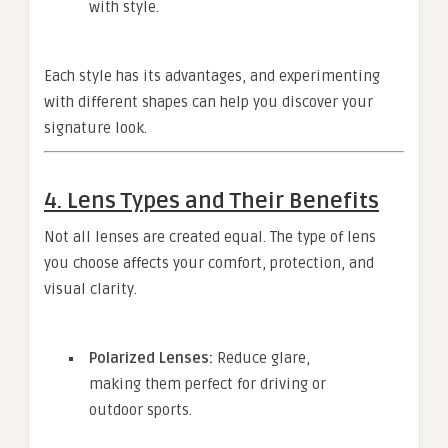
with style.
Each style has its advantages, and experimenting
with different shapes can help you discover your
signature look.
4. Lens Types and Their Benefits
Not all lenses are created equal. The type of lens
you choose affects your comfort, protection, and
visual clarity.
Polarized Lenses:
Reduce glare,
making them perfect for driving or
outdoor sports.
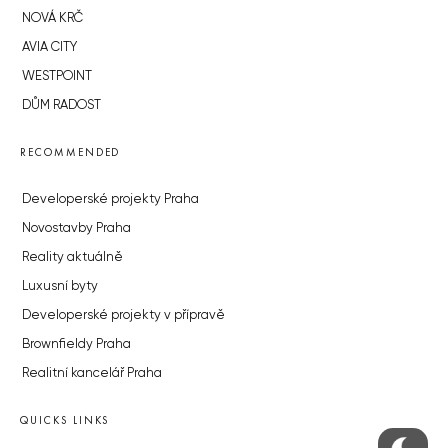
NOVÁ KRČ
AVIA CITY
WESTPOINT
DŮM RADOST
RECOMMENDED
Developerské projekty Praha
Novostavby Praha
Reality aktuálně
Luxusní byty
Developerské projekty v přípravě
Brownfieldy Praha
Realitní kancelář Praha
QUICKS LINKS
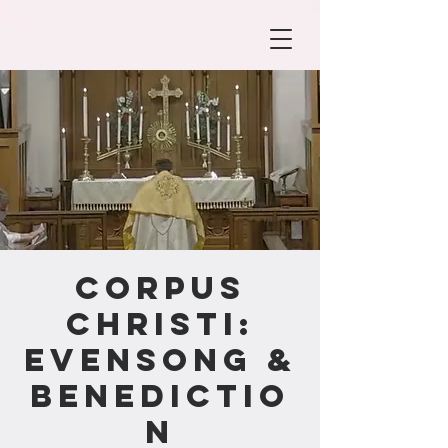
Corpus
Christi:
Evensong &
Benedictio
n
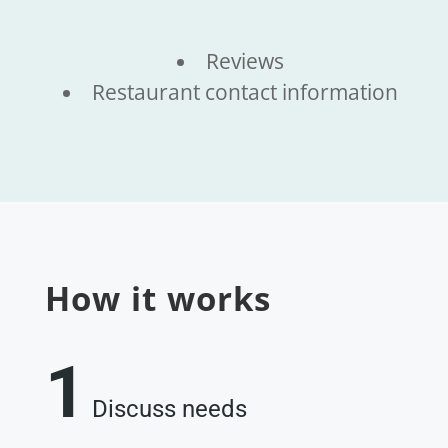
Reviews
Restaurant contact information
How it works
1
Discuss needs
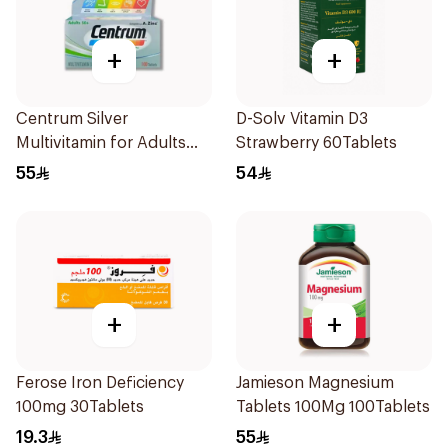
+
+
Centrum Silver
D-Solv Vitamin D3
Multivitamin for Adults
Strawberry 60Tablets
50+ 100Tablets
55
54
+
+
Ferose Iron Deficiency
Jamieson Magnesium
100mg 30Tablets
Tablets 100Mg 100Tablets
19.3
55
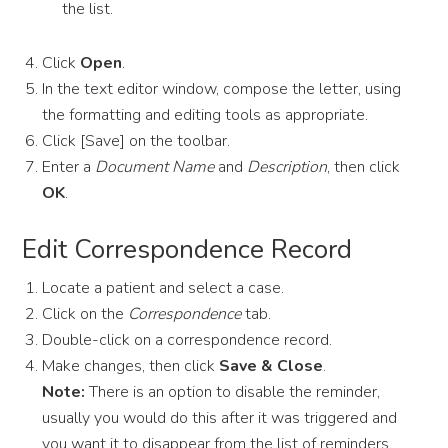
the list.
Click
Open
.
In the text editor window, compose the letter, using
the formatting and editing tools as appropriate.
Click [Save] on the toolbar.
Enter a
Document Name
and
Description
, then click
OK
.
Edit Correspondence Record
Locate a patient and select a case.
Click on the
Correspondence
tab.
Double-­click on a correspondence record.
Make changes, then click
Save & Close
.
Note:
There is an option to disable the reminder,
usually you would do this after it was triggered and
you want it to disappear from the list of reminders.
□ □ □ □
▶ About this task
Which lines above include the word "projekty"? Show each one.

▶ Your solution
Developerské projekty Praha
Developerské projekty v přípravě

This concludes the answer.